§ Task directions
If a line in the data contains "dépasser", copy it out.

§ Supplied material
((

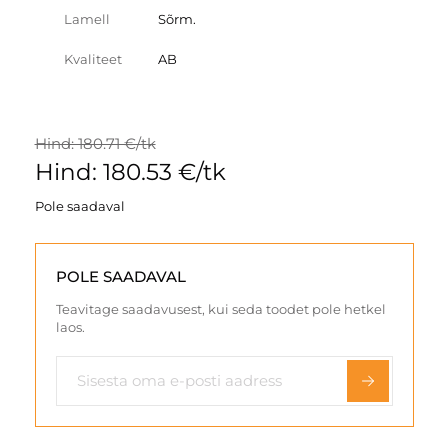
Lamell
Sõrm.
Kvaliteet
AB
Hind: 180.71 €/tk
Hind: 180.53 €/tk
Pole saadaval
POLE SAADAVAL
Teavitage saadavusest, kui seda toodet pole hetkel
laos.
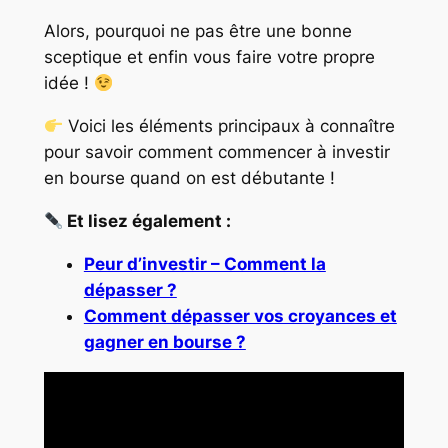
Alors, pourquoi ne pas être une bonne
sceptique et enfin vous faire votre propre
idée !
Voici les éléments principaux à connaître
pour savoir comment commencer à investir
en bourse quand on est débutante !
Et lisez également :
Peur d’investir – Comment la
dépasser ?
Comment dépasser vos croyances et
gagner en bourse ?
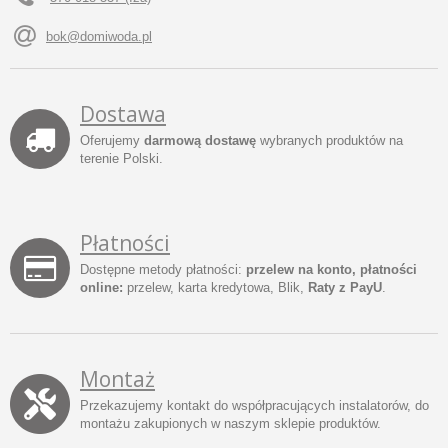
bok@domiwoda.pl
Dostawa
Oferujemy
darmową dostawę
wybranych produktów na
terenie Polski.
Płatności
Dostępne metody płatności:
przelew na konto, płatności
online:
przelew, karta kredytowa, Blik,
Raty z PayU
.
Montaż
Przekazujemy kontakt do współpracujących instalatorów, do
montażu zakupionych w naszym sklepie produktów.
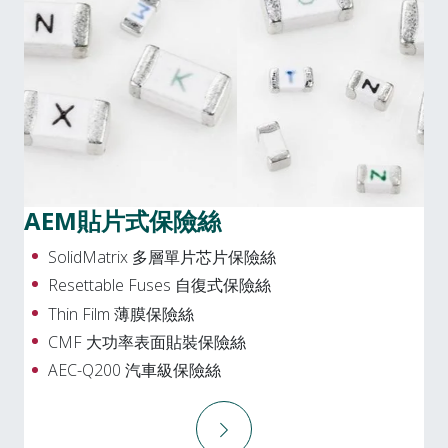
AEM貼片式保險絲
SolidMatrix 多層單片芯片保險絲
Resettable Fuses 自復式保險絲
Thin Film 薄膜保險絲
CMF 大功率表面貼裝保險絲
AEC-Q200 汽車級保險絲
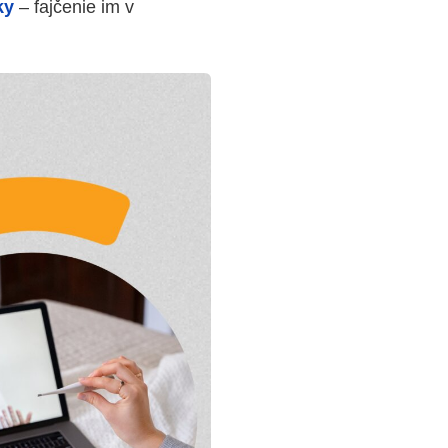
ky
– fajčenie im v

))

§ Task output
dépasser ?
Comment dépasser vos croyances et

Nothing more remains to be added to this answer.